> PROBLEM DETAILS
What you give back should be only the lines from the one holding "Give me the" through the final line of the records, each reproduced exactly.

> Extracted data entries
○ ○ ○ ○ ○ ○ ○

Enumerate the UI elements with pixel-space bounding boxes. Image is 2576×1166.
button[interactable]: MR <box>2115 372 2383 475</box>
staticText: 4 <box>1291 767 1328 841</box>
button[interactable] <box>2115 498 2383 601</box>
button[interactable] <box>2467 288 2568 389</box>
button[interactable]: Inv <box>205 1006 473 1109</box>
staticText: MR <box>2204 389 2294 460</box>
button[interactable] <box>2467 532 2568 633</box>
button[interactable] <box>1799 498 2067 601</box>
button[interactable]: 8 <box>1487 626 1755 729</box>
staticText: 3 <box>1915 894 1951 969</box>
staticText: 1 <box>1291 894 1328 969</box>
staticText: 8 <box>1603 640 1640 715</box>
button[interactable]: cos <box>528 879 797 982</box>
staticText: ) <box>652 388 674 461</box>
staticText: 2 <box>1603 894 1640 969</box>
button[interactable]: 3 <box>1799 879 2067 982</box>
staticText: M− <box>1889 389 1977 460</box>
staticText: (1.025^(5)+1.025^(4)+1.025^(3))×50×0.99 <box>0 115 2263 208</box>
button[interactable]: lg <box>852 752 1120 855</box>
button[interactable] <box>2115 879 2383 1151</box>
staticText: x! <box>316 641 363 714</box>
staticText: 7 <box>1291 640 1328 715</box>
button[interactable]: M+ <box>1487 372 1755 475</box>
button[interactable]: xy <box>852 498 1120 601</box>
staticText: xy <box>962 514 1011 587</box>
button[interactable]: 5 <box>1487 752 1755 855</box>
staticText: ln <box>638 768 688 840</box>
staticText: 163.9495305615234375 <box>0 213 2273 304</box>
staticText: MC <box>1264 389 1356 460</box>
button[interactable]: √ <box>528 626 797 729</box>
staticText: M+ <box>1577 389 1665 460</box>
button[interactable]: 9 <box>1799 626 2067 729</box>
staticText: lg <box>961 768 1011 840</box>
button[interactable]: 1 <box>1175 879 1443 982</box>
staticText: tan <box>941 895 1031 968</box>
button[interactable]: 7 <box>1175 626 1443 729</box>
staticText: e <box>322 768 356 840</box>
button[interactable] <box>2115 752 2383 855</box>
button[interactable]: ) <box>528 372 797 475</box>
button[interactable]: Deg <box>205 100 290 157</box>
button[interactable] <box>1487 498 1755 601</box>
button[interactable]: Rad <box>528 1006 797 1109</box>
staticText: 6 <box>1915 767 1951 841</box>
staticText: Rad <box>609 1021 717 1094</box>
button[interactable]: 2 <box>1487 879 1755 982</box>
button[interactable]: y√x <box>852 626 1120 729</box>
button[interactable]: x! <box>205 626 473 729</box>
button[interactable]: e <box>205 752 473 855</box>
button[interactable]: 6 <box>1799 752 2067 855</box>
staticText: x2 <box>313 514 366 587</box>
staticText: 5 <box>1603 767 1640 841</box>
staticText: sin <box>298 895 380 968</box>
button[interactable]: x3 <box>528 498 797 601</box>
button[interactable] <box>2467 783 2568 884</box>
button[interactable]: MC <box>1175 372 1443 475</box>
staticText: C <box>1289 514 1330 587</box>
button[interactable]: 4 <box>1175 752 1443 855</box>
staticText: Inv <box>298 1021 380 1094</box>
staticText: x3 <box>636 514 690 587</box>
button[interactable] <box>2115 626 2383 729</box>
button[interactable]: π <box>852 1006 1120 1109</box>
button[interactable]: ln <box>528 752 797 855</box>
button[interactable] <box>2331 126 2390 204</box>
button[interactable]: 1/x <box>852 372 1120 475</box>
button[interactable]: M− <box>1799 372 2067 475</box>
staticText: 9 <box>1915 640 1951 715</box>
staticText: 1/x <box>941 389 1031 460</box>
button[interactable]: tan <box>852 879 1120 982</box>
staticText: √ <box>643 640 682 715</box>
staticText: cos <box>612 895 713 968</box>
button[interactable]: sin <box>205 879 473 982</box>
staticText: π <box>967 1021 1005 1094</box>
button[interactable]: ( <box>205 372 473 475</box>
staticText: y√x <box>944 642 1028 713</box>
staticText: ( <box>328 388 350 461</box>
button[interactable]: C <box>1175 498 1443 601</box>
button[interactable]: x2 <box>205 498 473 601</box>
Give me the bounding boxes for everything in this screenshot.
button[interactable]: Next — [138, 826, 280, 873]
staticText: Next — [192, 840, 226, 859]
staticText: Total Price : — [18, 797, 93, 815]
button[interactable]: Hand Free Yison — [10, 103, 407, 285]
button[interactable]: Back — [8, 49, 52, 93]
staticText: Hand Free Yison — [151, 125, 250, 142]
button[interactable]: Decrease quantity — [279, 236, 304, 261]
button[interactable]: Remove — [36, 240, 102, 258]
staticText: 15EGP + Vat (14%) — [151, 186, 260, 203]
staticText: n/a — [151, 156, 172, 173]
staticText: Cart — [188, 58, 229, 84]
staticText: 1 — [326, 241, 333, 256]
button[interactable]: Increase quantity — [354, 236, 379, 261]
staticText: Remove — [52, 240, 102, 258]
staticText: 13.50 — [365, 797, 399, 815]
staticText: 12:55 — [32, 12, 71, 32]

○ ○ ○ ○ ○ ○ ○

> EXPECTED OUTPUT
Give me the bounding boxes for everything in this screenshot.
button[interactable]: Next — [138, 826, 280, 873]
staticText: Next — [192, 840, 226, 859]
staticText: Total Price : — [18, 797, 93, 815]
button[interactable]: Hand Free Yison — [10, 103, 407, 285]
button[interactable]: Back — [8, 49, 52, 93]
staticText: Hand Free Yison — [151, 125, 250, 142]
button[interactable]: Decrease quantity — [279, 236, 304, 261]
button[interactable]: Remove — [36, 240, 102, 258]
staticText: 15EGP + Vat (14%) — [151, 186, 260, 203]
staticText: n/a — [151, 156, 172, 173]
staticText: Cart — [188, 58, 229, 84]
staticText: 1 — [326, 241, 333, 256]
button[interactable]: Increase quantity — [354, 236, 379, 261]
staticText: Remove — [52, 240, 102, 258]
staticText: 13.50 — [365, 797, 399, 815]
staticText: 12:55 — [32, 12, 71, 32]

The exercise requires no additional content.